Supervised machine learning study classifying wall-following robot commands from ultrasonic sensor readings
I built an offline supervised learning pipeline that classified pre-labeled robot wall-following commands from ultrasonic sensor snapshots. The useful part was treating it like an engineering validation problem: build a baseline, compare model families, keep preprocessing inside the training folds, and explain where the classifier still confused commands.



This was a machine learning class project using the UCI Wall-Following Robot Navigation Data Set. I worked with ultrasonic sensor readings from a SCITOS G5 robot and trained classifiers to predict pre-labeled wall-following commands.
I kept the project framed as offline supervised classification. That matters because the model is learning from labeled snapshots, not controlling a robot in the loop.

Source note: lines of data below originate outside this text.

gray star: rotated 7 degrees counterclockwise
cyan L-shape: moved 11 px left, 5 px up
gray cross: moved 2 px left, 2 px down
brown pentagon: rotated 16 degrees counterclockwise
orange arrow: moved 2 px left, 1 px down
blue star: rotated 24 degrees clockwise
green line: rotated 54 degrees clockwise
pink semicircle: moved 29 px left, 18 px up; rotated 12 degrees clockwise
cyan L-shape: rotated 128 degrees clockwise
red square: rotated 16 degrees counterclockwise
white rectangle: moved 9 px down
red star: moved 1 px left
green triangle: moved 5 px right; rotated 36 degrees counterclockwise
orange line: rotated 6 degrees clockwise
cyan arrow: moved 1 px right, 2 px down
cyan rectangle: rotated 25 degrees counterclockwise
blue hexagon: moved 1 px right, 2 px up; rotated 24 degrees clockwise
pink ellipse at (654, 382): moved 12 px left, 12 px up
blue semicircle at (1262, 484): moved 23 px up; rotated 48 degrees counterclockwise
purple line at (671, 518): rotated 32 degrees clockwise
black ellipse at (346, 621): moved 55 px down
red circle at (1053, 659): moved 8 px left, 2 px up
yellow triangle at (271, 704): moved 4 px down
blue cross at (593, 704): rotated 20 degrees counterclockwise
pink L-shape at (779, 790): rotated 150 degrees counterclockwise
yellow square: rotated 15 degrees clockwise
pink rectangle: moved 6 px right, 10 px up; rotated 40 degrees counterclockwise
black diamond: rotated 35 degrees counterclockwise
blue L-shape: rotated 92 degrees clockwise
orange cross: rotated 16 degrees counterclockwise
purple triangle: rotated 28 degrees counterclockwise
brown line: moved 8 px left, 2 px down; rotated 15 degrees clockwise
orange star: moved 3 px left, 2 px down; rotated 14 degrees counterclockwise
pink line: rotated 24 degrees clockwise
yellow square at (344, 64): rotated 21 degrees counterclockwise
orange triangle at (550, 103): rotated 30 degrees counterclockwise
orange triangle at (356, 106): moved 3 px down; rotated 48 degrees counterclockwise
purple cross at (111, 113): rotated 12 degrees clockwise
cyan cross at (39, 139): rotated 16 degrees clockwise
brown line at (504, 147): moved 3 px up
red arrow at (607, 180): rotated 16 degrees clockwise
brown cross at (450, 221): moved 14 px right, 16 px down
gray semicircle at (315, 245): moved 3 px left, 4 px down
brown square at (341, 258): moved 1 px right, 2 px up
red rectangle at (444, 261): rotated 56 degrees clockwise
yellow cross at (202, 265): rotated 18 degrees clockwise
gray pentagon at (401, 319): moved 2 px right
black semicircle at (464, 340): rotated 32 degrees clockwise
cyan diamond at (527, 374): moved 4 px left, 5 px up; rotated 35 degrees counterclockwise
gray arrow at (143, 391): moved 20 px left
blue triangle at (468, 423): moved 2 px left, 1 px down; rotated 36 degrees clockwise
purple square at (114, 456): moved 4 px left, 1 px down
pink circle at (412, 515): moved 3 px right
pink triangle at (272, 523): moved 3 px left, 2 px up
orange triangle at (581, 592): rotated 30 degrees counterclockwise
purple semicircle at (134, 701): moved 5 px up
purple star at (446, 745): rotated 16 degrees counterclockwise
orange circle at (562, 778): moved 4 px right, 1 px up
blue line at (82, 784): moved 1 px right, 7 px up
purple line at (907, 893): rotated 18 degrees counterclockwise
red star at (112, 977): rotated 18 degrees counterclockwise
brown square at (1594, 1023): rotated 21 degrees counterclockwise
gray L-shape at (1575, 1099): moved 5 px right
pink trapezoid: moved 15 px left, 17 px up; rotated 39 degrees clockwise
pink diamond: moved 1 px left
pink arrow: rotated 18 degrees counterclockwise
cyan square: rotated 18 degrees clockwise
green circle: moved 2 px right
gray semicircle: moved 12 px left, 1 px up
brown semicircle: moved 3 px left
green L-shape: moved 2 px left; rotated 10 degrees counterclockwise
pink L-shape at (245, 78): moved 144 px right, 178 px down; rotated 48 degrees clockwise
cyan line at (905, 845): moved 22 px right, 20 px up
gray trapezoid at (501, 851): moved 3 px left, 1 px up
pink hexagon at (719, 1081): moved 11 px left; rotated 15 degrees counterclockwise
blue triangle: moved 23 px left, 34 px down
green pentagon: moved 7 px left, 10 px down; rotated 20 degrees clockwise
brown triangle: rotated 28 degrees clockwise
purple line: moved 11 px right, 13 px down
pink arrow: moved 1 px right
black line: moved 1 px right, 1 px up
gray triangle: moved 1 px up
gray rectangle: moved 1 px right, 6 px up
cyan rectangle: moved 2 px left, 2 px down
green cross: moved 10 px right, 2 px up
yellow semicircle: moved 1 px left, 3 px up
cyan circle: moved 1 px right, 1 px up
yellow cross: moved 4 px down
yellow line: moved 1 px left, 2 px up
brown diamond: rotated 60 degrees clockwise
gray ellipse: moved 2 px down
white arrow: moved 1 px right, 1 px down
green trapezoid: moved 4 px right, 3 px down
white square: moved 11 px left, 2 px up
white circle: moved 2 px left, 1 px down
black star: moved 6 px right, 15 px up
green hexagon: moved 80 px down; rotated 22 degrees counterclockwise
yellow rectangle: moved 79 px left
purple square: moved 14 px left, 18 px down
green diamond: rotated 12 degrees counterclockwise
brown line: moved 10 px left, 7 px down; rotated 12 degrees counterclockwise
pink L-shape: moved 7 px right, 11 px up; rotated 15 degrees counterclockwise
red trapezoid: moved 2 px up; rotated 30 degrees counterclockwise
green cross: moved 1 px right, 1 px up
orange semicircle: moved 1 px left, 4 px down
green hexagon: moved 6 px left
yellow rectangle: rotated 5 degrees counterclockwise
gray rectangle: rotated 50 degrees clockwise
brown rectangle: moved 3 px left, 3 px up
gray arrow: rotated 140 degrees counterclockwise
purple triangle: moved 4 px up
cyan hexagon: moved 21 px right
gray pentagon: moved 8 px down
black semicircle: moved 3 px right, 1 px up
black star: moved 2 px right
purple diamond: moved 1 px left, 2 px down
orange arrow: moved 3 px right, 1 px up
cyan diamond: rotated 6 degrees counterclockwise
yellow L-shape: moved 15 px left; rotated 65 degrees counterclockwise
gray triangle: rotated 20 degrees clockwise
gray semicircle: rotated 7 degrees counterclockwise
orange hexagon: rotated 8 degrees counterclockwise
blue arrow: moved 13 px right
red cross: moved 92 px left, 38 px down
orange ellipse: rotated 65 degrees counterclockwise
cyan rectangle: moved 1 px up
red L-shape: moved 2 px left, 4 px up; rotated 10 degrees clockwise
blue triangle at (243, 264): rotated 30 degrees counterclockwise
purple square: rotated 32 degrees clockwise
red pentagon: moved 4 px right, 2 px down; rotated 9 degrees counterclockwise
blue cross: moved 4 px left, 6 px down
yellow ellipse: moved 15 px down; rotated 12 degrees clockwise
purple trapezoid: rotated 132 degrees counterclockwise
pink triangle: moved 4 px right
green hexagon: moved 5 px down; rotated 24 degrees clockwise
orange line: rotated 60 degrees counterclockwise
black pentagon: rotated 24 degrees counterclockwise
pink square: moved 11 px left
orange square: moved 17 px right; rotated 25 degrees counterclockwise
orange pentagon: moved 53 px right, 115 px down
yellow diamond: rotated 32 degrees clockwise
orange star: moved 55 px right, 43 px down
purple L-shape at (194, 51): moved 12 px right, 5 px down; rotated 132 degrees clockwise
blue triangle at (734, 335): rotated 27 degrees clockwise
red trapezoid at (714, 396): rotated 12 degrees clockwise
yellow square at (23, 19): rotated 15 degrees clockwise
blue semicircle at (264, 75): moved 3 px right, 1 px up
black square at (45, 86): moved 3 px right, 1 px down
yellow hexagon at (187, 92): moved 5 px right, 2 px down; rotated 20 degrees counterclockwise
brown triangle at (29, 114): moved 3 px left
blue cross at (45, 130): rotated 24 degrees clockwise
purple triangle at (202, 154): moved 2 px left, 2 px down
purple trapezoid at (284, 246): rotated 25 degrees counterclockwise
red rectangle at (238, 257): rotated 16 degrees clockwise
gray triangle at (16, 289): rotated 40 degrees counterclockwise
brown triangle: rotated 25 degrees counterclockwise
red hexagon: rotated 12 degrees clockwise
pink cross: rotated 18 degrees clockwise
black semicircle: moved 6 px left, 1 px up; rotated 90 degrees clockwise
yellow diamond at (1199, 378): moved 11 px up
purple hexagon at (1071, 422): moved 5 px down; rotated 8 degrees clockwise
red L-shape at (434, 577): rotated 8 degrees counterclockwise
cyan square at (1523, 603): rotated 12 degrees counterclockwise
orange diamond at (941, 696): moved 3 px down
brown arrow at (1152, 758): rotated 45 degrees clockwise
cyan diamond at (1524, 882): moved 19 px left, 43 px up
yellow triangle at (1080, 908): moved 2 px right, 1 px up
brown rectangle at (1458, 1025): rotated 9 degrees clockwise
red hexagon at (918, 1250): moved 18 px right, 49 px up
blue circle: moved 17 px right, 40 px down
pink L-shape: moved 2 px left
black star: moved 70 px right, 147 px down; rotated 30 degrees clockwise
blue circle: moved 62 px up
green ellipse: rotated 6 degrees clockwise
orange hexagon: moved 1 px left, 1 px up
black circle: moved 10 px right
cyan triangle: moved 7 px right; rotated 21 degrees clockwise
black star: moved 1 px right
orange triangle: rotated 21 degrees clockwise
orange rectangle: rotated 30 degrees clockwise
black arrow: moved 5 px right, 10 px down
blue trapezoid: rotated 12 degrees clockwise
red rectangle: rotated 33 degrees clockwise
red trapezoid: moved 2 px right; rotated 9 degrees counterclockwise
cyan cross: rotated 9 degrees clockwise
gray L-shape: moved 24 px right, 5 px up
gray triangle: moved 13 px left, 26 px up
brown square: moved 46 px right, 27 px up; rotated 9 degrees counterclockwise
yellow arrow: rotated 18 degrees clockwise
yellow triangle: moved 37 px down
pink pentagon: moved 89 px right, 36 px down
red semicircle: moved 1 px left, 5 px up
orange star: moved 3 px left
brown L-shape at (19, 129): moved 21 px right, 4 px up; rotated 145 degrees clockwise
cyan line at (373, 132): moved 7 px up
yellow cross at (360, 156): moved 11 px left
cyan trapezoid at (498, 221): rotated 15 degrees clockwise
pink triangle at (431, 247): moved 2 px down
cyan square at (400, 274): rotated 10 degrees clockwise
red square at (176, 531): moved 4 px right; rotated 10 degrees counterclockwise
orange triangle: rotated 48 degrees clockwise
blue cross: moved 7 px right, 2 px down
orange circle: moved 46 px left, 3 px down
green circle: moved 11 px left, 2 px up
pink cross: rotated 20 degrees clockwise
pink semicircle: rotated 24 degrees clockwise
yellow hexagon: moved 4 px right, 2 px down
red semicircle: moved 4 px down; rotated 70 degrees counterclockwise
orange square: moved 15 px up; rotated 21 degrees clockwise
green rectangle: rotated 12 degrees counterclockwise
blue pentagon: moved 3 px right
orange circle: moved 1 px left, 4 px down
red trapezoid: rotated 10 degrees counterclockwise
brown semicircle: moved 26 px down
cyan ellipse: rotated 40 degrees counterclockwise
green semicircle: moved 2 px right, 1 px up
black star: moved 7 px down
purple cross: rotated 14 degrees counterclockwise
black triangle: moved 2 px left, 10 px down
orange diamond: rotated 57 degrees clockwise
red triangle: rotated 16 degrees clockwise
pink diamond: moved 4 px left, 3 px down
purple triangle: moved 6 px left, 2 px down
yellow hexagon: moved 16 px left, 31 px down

The main experiment used 5,456 samples with 24 ultrasonic sensor features and four command labels: Move-Forward, Slight-Right-Turn, Sharp-Right-Turn, and Slight-Left-Turn.
I compared a dummy majority baseline, logistic regression, linear SVM, RBF-kernel SVM, and an MLP neural network. Hyperparameters were selected with stratified 5-fold GridSearchCV using macro F1.
The MLP neural network was the strongest portfolio model, reaching 94.0% test accuracy and 0.934 macro F1 on the held-out test set. The best class-report model was the RBF SVM, with 92.9% test accuracy and 0.925 macro F1.
The model comparison was useful because the linear models lagged behind the nonlinear models, while the dummy baseline showed why accuracy alone was not enough for this dataset.
I used confusion matrices to look at the actual failure modes instead of stopping at one score. The largest off-diagonal error was Move-Forward predicted as Sharp-Right-Turn on 16 test samples.
That kind of mistake is important in a robotics context because adjacent command errors are not just abstract labels. They would need robot-in-the-loop testing before any classifier was trusted for control.
I also compared official reduced-sensor versions of the dataset. The reduced-sensor results did not support a simple claim that more raw sensor channels always improved classification.
That was a good reminder to keep model interpretation tied to the split, the dataset version, and the experimental setup instead of turning one result into a general rule.